(Collected data)
━━━━

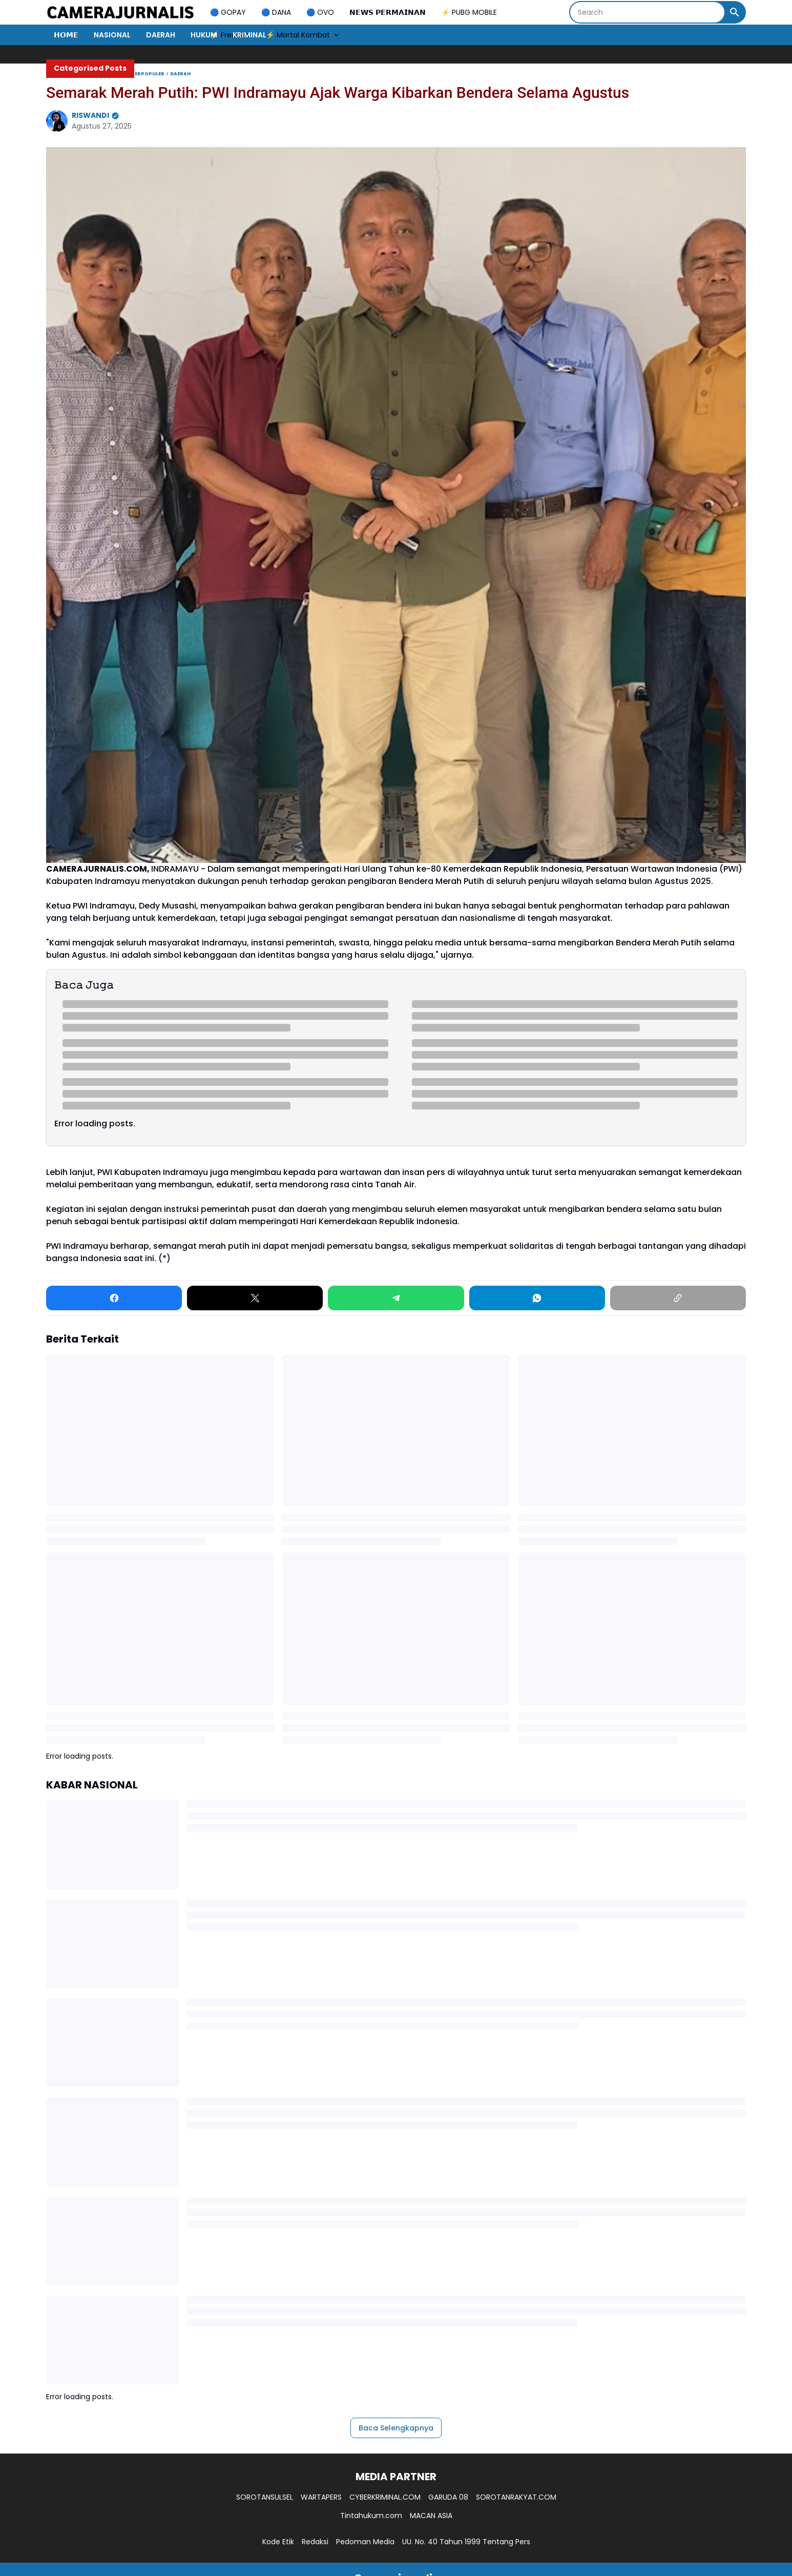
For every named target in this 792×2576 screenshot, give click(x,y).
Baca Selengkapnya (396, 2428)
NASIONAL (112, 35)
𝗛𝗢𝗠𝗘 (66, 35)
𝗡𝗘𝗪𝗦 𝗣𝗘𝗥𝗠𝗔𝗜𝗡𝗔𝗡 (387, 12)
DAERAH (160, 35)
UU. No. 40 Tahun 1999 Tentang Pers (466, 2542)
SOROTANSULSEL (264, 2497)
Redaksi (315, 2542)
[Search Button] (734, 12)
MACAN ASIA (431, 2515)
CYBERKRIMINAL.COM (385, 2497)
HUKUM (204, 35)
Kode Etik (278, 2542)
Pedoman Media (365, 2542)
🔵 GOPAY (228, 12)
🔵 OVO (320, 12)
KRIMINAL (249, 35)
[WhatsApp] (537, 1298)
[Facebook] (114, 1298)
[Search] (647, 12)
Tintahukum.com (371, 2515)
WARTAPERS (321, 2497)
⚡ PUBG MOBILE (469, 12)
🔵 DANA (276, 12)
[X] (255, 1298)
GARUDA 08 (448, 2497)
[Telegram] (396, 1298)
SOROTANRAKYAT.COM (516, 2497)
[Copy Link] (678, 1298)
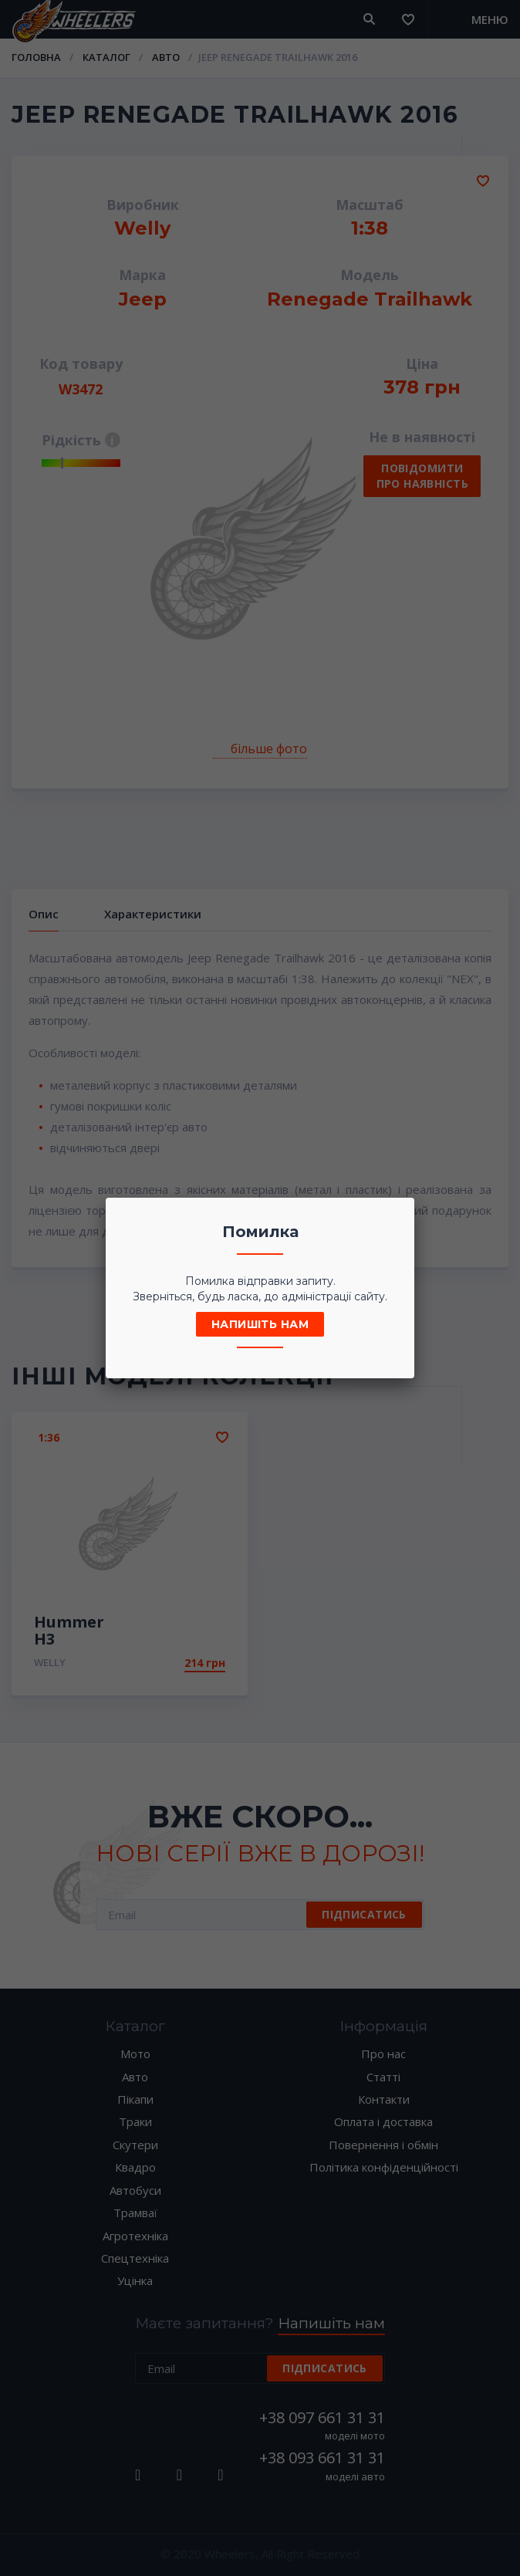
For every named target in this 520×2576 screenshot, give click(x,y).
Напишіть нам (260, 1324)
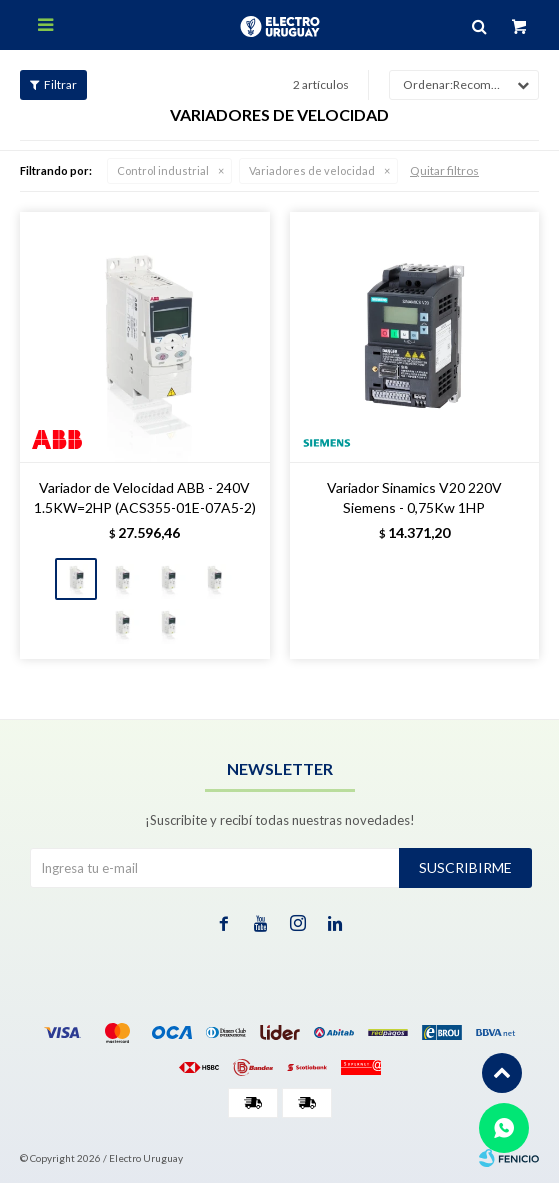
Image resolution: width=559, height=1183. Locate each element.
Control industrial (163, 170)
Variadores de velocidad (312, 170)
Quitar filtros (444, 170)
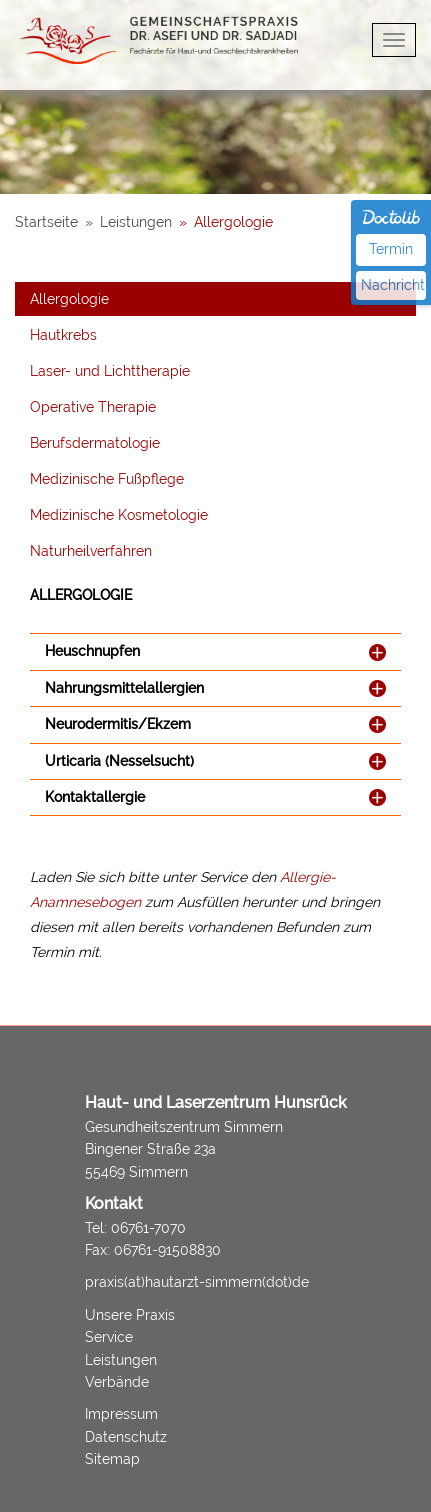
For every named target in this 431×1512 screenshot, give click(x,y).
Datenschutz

━━━━

* **TASK GOAL**
What you set down should be exactly the lines from the line containing "MOBILE (469, 12)" to the last line of the entries above, both included, with no pictures.

* **TASK RESPONSE**
⚡ PUBG MOBILE (469, 12)
🔵 DANA (276, 12)
[X] (255, 1298)
GARUDA 08 (448, 2497)
[Telegram] (396, 1298)
SOROTANRAKYAT.COM (516, 2497)
[Copy Link] (678, 1298)
For every named target in this 520×2576 screenshot, give click(x,y).
Напишіть нам (260, 1324)
Image resolution: width=559, height=1183. Locate each element.
Control industrial (163, 170)
Variadores de velocidad (312, 170)
Quitar filtros (444, 170)
For every named target in this 431×1512 screenshot, give click(x,y).
Datenschutz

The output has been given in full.